Objective: To evaluate gene expression in blood of patients with psoriatic arthritis (PsA) versus healthy controls and identify changes associated with guselkumab treatment.

Methods: Whole blood transcriptome profiling via paired-end RNA sequencing was conducted using samples from DISCOVER-1 and DISCOVER-2 at baseline (n = 673) and at weeks 4 and 24 from a representative subgroup that received placebo or guselkumab (n = 227 [longitudinal PsA cohort]). Baseline samples were compared with demographically matched healthy controls (n = 21). Guselkumab-mediated changes in gene expression were assessed in participants from the longitudinal PsA cohort who did versus did not achieve at least 20% improvement in American College of Rheumatology response criteria (ACR20) or at least 75% improvement in Psoriasis Area and Severity Index (PASI75). Differential gene expression was analyzed using edgeR.
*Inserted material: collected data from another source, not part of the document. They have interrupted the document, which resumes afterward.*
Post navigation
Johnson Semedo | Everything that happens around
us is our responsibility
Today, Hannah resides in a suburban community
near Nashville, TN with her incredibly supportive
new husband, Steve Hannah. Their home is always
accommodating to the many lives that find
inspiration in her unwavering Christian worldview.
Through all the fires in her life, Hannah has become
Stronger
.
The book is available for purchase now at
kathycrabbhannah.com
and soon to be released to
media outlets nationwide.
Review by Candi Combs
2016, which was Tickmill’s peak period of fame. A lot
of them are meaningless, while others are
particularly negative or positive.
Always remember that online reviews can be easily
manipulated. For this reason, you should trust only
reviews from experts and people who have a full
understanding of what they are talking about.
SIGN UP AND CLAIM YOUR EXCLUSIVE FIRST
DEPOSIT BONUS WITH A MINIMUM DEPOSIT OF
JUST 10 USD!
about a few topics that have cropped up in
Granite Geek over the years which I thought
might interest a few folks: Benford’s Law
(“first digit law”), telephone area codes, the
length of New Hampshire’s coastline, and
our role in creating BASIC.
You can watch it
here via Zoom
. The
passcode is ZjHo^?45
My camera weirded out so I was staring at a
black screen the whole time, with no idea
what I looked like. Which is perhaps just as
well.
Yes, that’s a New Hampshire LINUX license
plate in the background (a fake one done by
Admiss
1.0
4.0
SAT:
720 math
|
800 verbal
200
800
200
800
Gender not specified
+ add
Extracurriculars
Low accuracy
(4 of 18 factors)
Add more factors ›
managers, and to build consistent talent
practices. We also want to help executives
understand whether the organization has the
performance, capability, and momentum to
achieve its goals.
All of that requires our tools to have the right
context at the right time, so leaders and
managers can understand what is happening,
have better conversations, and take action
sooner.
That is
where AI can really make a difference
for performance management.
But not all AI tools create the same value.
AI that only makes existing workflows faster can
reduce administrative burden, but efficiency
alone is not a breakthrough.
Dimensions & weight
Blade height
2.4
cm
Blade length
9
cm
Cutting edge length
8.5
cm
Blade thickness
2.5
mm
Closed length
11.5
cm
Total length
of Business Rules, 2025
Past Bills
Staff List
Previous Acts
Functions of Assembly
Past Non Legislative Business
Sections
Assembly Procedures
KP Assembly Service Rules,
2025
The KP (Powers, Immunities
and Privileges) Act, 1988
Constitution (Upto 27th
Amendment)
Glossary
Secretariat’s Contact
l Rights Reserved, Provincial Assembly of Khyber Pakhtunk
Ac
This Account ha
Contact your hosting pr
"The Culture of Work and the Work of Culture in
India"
Results: At baseline, 355 upregulated and 314 downregulated genes (PsA-associated genes) were identified in patients with PsA versus healthy controls. Upregulated genes were related to neutrophil, mononuclear cell, and CD11b+ gene sets. No cell type-specific gene sets were identified among downregulated genes. Most PsA-associated genes were modulated by guselkumab treatment. At week 24, genes downregulated by guselkumab were enriched with neutrophil, monocyte, eosinophil, and macrophage gene sets; genes upregulated by guselkumab were enriched with B cell, T cell, and natural killer cell gene sets. Reductions in expression of upregulated PsA-associated gene sets were more pronounced in ACR20 and PASI75 responders than in nonresponders.

Conclusion: These findings suggest a dysregulation of immune cell profiles in blood from patients in the baseline PsA cohort that approached levels in healthy controls after guselkumab treatment.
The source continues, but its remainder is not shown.